We seem to be entering a great time for beer writing (and reading), with wonderful work being done by Ron Pattinson at Shut Up About Barclay Perkins and by Martyn Cornell at Zythophile, two writers who are sharpening our understanding of beer’s lengthy history, and correcting a lot of inaccuracies and misunderstandings along the way, especially in the field of British brewing.
But at the moment, Central Europe’s storied brewing history seems to be getting less attention in this regard, at least in English beer writing — a pity, because our beer culture suffers from at least as many inaccuracies, misunderstandings and made-up backstories as those northwest of here. (I’m not convinced, for example, that Prague’s traditional beer style is the U-Fleků-style dark lager, or even that “the standard medieval Czech brew was decidedly dark, not blond,” as Horst Dornbusch has written. That clearly wasn’t the case by 1672, when Bohuslav Balbín wrote that “Pražskému pšeničnému, jemuž se říká světlé, se může máloco rovnat, pokud jde o blahodárné účinky,” or, roughly, “There may be little equal to Prague wheat beer, which is called ‘pale’, in terms of its beneficial effects.”)
If you’re interested in things like Grodziskie, Lichtenhainer, Horner Bier or pre-lager brewing in Bohemia, you don’t have to travel to the Czech National Library or the Österreichisches Staatsarchiv to start your research. In fact, Google Books has a bunch of electronic books — “free” as in “beer” — that desperately need curious readers and writers to share their wealth of information. Best of all, they’re in the public domain, so you don’t have to pay for them. And because they’re digitized, you can easily search for interesting terms like “sauer” or “Grätzer.”
To start, get J. C. Leuchs’ Brau-Lexikon from 1867. Nice stuff here on all kinds of older Central European beers and how they were made.
Move along to the Allgemeine Hopfen-Zeitung, Volume 10, Issues 1-74. The chemical analysis of Grodziskie on page 259 tells you exactly how much alcohol that beer had in 1870: just 1.923% by weight.

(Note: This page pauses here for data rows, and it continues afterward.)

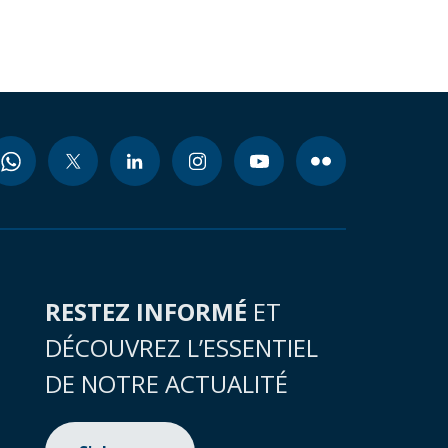
RESTEZ INFORMÉ
ET
DÉCOUVREZ L’ESSENTIEL
DE NOTRE ACTUALITÉ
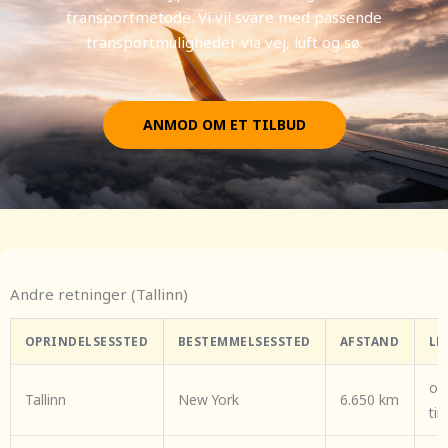
transportmetode. Vi vil svare med passende
transportmuligheder via vej, luft og sø.
ANMOD OM ET TILBUD
Andre retninger (Tallinn)
OPRINDELSESSTED
BESTEMMELSESSTED
AFSTAND
LE
om
Tallinn
New York
6.650 km
ti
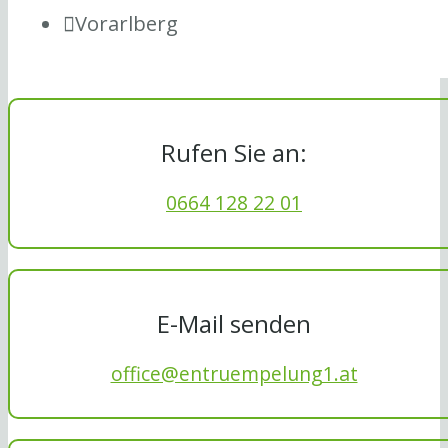
Vorarlberg
Rufen Sie an:
0664 128 22 01
E-Mail senden
office@entruempelung1.at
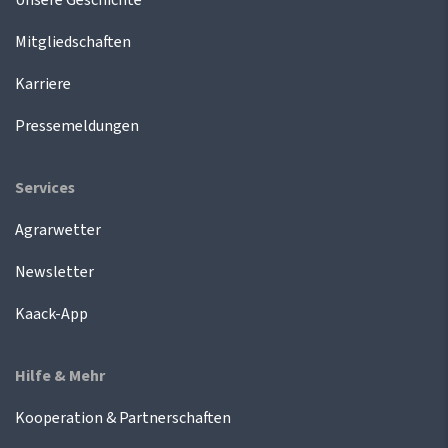
Mitgliedschaften
Karriere
Pressemeldungen
Services
Agrarwetter
Newsletter
Kaack-App
Hilfe & Mehr
Kooperation & Partnerschaften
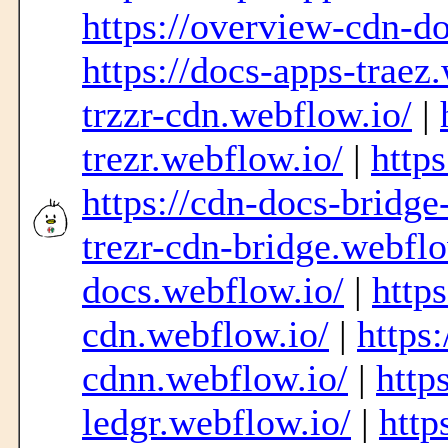
https://overview-cdn-do
https://docs-apps-traez
trzzr-cdn.webflow.io/
|
trezr.webflow.io/
|
https
https://cdn-docs-bridge
trezr-cdn-bridge.webflo
docs.webflow.io/
|
http
cdn.webflow.io/
|
https
cdnn.webflow.io/
|
http
ledgr.webflow.io/
|
http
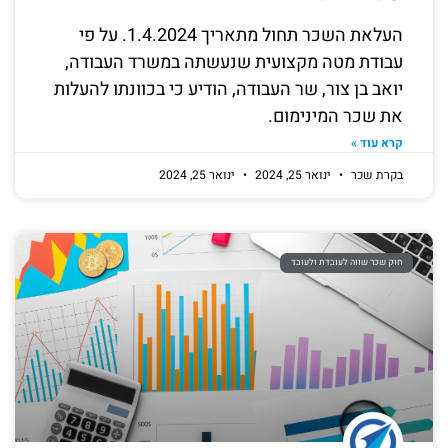
העלאת השכר תחול מתאריך 1.4.2024. על פי
עבודת מטה מקצועית שנעשתה במשרד העבודה,
יואב בן צור, שר העבודה, הודיע כי בכוונתו להעלות
את שכר המינימום.
קרא עוד »
בקרת שכר
ינואר 25, 2024
ינואר 25, 2024
חוק שכר שווה לעובדת ולעובד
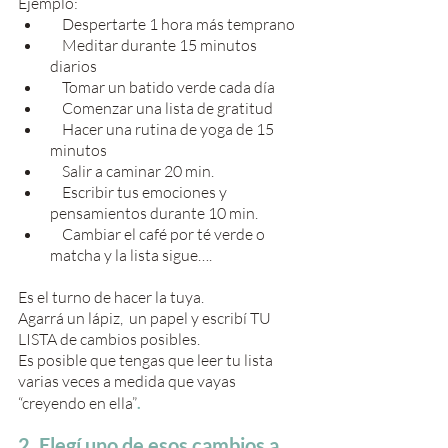
Ejemplo:
    Despertarte 1 hora más temprano
    Meditar durante 15 minutos 
diarios
    Tomar un batido verde cada día
    Comenzar una lista de gratitud
    Hacer una rutina de yoga de 15 
minutos
    Salir a caminar 20 min. 
    Escribir tus emociones y 
pensamientos durante 10 min.
    Cambiar el café por té verde o 
matcha y la lista sigue….
Es el turno de hacer la tuya. 
Agarrá un lápiz,  un papel y escribí TU 
LISTA de cambios posibles.
Es posible que tengas que leer tu lista 
varias veces a medida qu
e vayas 
“creyendo en ella”
.
2. Elegí uno de esos cambios a 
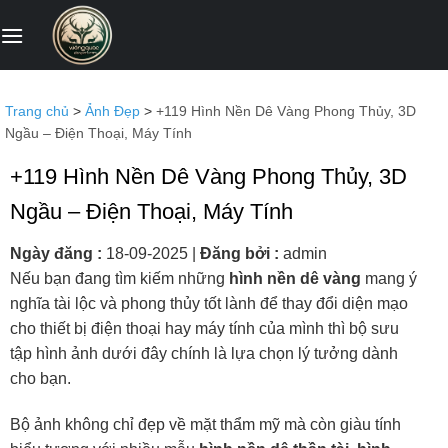
Bỏ
qua
nội
dung
Trang chủ
>
Ảnh Đẹp
>
+119 Hình Nền Dê Vàng Phong Thủy, 3D
Ngầu – Điện Thoại, Máy Tính
+119 Hình Nền Dê Vàng Phong Thủy, 3D
Ngầu – Điện Thoại, Máy Tính
Ngày đăng :
18-09-2025
|
Đăng bởi :
admin
Nếu bạn đang tìm kiếm những
hình nền dê vàng
mang ý
nghĩa tài lộc và phong thủy tốt lành để thay đổi diện mạo
cho thiết bị điện thoại hay máy tính của mình thì bộ sưu
tập hình ảnh dưới đây chính là lựa chọn lý tưởng dành
cho bạn.
Bộ ảnh không chỉ đẹp về mặt thẩm mỹ mà còn giàu tính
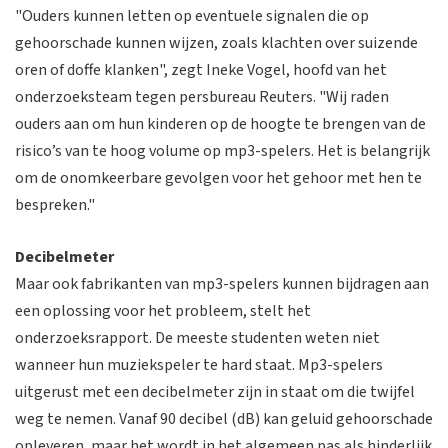
"Ouders kunnen letten op eventuele signalen die op
gehoorschade kunnen wijzen, zoals klachten over suizende
oren of doffe klanken", zegt Ineke Vogel, hoofd van het
onderzoeksteam tegen persbureau Reuters. "Wij raden
ouders aan om hun kinderen op de hoogte te brengen van de
risico’s van te hoog volume op mp3-spelers. Het is belangrijk
om de onomkeerbare gevolgen voor het gehoor met hen te
bespreken."
Decibelmeter
Maar ook fabrikanten van mp3-spelers kunnen bijdragen aan
een oplossing voor het probleem, stelt het
onderzoeksrapport. De meeste studenten weten niet
wanneer hun muziekspeler te hard staat. Mp3-spelers
uitgerust met een decibelmeter zijn in staat om die twijfel
weg te nemen. Vanaf 90 decibel (dB) kan geluid gehoorschade
opleveren, maar het wordt in het algemeen pas als hinderlijk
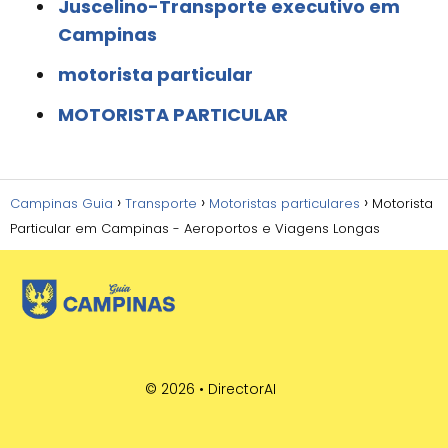
Juscelino-Transporte executivo em
Campinas
motorista particular
MOTORISTA PARTICULAR
Campinas Guia
Transporte
Motoristas particulares
Motorista
Particular em Campinas - Aeroportos e Viagens Longas
© 2026 •
DirectorAI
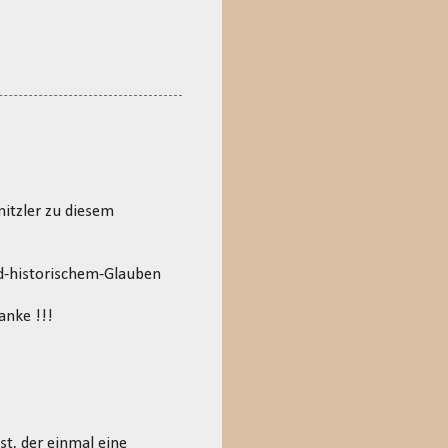
nitzler zu diesem
d-historischem-Glauben
anke !!!
st, der einmal eine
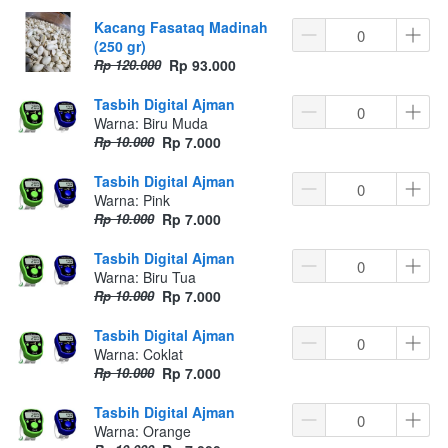
Kacang Fasataq Madinah
(250 gr)
Rp 120.000
Rp 93.000
Tasbih Digital Ajman
Warna: Biru Muda
Rp 10.000
Rp 7.000
Tasbih Digital Ajman
Warna: Pink
Rp 10.000
Rp 7.000
Tasbih Digital Ajman
Warna: Biru Tua
Rp 10.000
Rp 7.000
Tasbih Digital Ajman
Warna: Coklat
Rp 10.000
Rp 7.000
Tasbih Digital Ajman
Warna: Orange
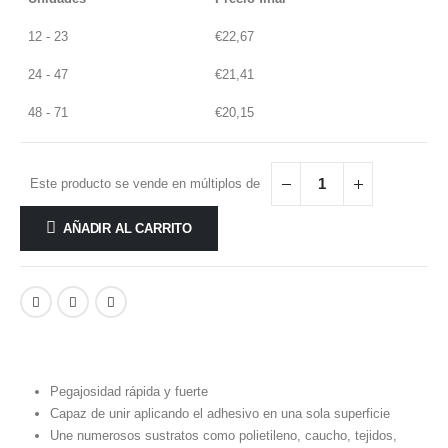
12 - 23
€
22,67
24 - 47
€
21,41
48 - 71
€
20,15
Este producto se vende en múltiplos de
AÑADIR AL CARRITO
Pegajosidad rápida y fuerte
Capaz de unir aplicando el adhesivo en una sola superficie
Une numerosos sustratos como polietileno, caucho, tejidos,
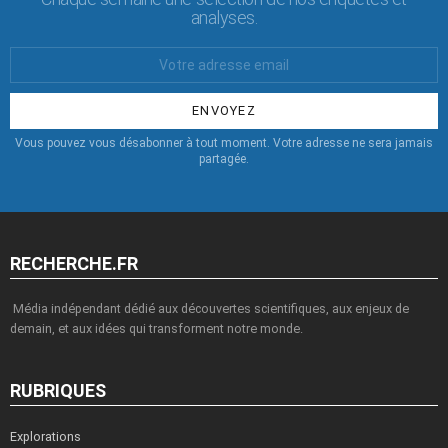
analyses.
Votre
Email
:
Vous pouvez vous désabonner à tout moment. Votre adresse ne sera jamais
partagée.
RECHERCHE.FR
Média indépendant dédié aux découvertes scientifiques, aux enjeux de
demain, et aux idées qui transforment notre monde.
RUBRIQUES
Explorations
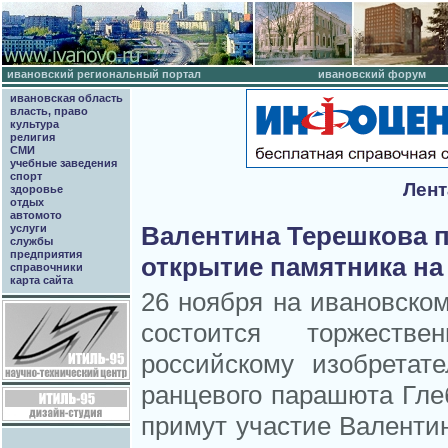
ивановский региональный портал
ивановский форум
ивановская область
власть, право
культура
религия
СМИ
учебные заведения
спорт
Лент
здоровье
отдых
автомото
Валентина Терешкова п
услуги
службы
предприятия
открытие памятника на
справочники
карта сайта
26 ноября на ивановско
состоится торжестве
российскому изобретат
ранцевого парашюта Гле
примут участие Валенти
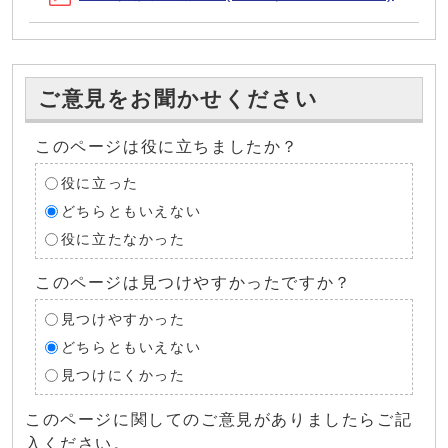
ご意見をお聞かせください
このページは役に立ちましたか？
役に立った
どちらともいえない
役に立たなかった
このページは見つけやすかったですか？
見つけやすかった
どちらともいえない
見つけにくかった
このページに関してのご意見がありましたらご記
入ください。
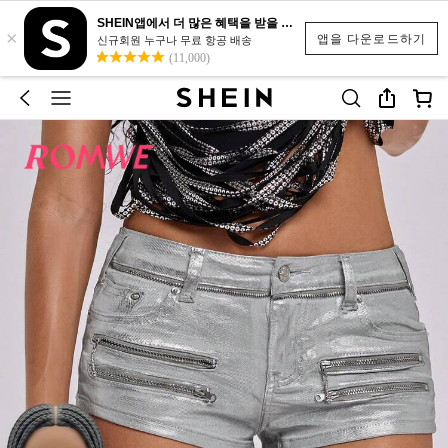
SHEIN앱에서 더 많은 혜택을 받을 수 있어요.
×
앱을 다운로드하기
신규회원 누구나 무료 항공 배송
(11,000)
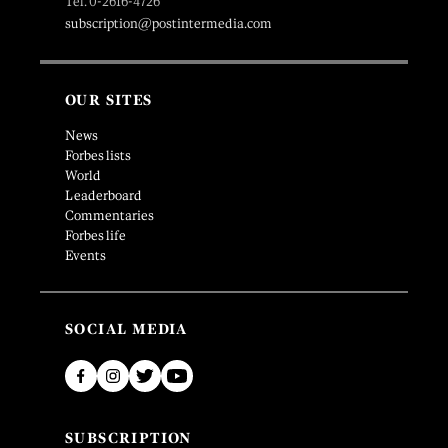
Tel. 0-2616-4726
subscription@postintermedia.com
OUR SITES
News
Forbes lists
World
Leaderboard
Commentaries
Forbes life
Events
SOCIAL MEDIA
SUBSCRIPTION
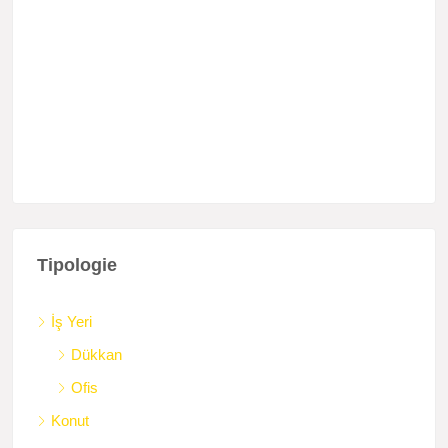
Tipologie
İş Yeri
Dükkan
Ofis
Konut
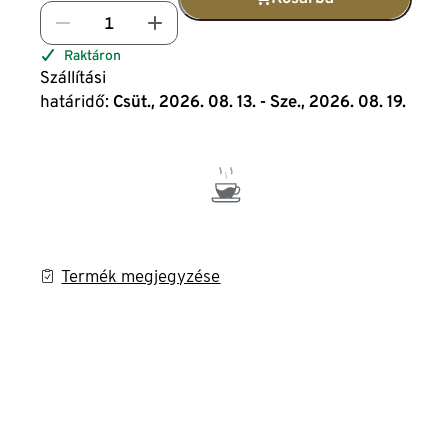
Raktáron
Szállítási
határidő:
Csüt., 2026. 08. 13. - Sze., 2026. 08. 19.
Termék megjegyzése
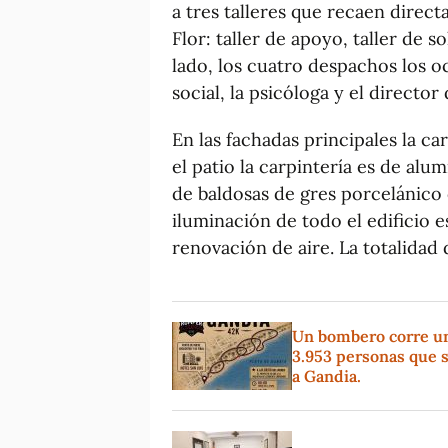
a tres talleres que recaen direc
Flor: taller de apoyo, taller de s
lado, los cuatro despachos los o
social, la psicóloga y el director
En las fachadas principales la ca
el patio la carpintería es de alum
de baldosas de gres porcelánico
iluminación de todo el edificio e
renovación de aire. La totalidad d
Un bombero corre un 
3.953 personas que s
a Gandia.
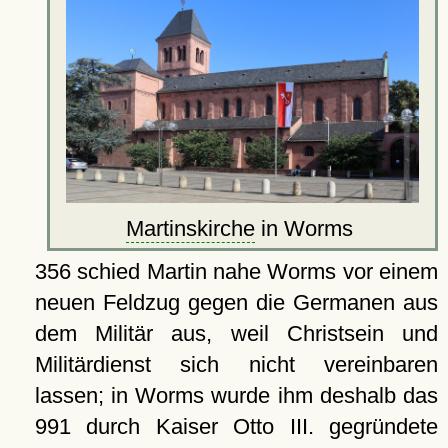
Martinskirche
in Worms
356 schied Martin nahe Worms vor einem
neuen Feldzug gegen die Germanen aus
dem Militär aus, weil Christsein und
Militärdienst sich nicht vereinbaren
lassen; in Worms wurde ihm deshalb das
991 durch Kaiser Otto III. gegründete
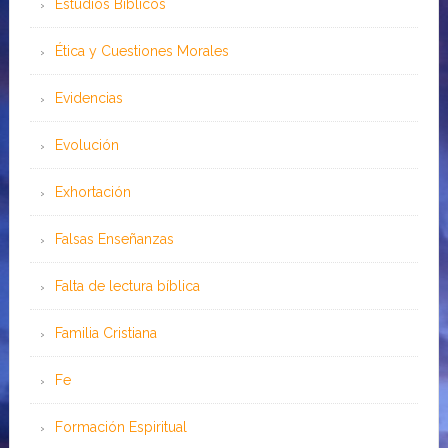
Estudios Bíblicos
Ética y Cuestiones Morales
Evidencias
Evolución
Exhortación
Falsas Enseñanzas
Falta de lectura bíblica
Familia Cristiana
Fe
Formación Espiritual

If you were really interested in Czech hops, you’d probably want to sneak a peek at Böhmens Hopfenbau (1846), by Johann Wenzel Hocke.
And the big one, of course, is the 1854 edition of Karl J. N. Balling’s Die Gährungschemie, which notes that “The well-known Horner Bier near Vienna is an oat beer: it is very fizzy and refreshing, but it is cloudy.” With all the interest in historical beers and sour brewing, someone has got to make an authentic Horner Bier one of these days soon.
I don’t know everything that’s in these volumes, only that much of what is in there isn’t widely known, so please dig around and see what you find. Perhaps you’ll bust some myths, misconceptions and made-up histories of your own. And if you come across other public-domain brewing books that deserve a wider audience, send me a link and I’ll update this list.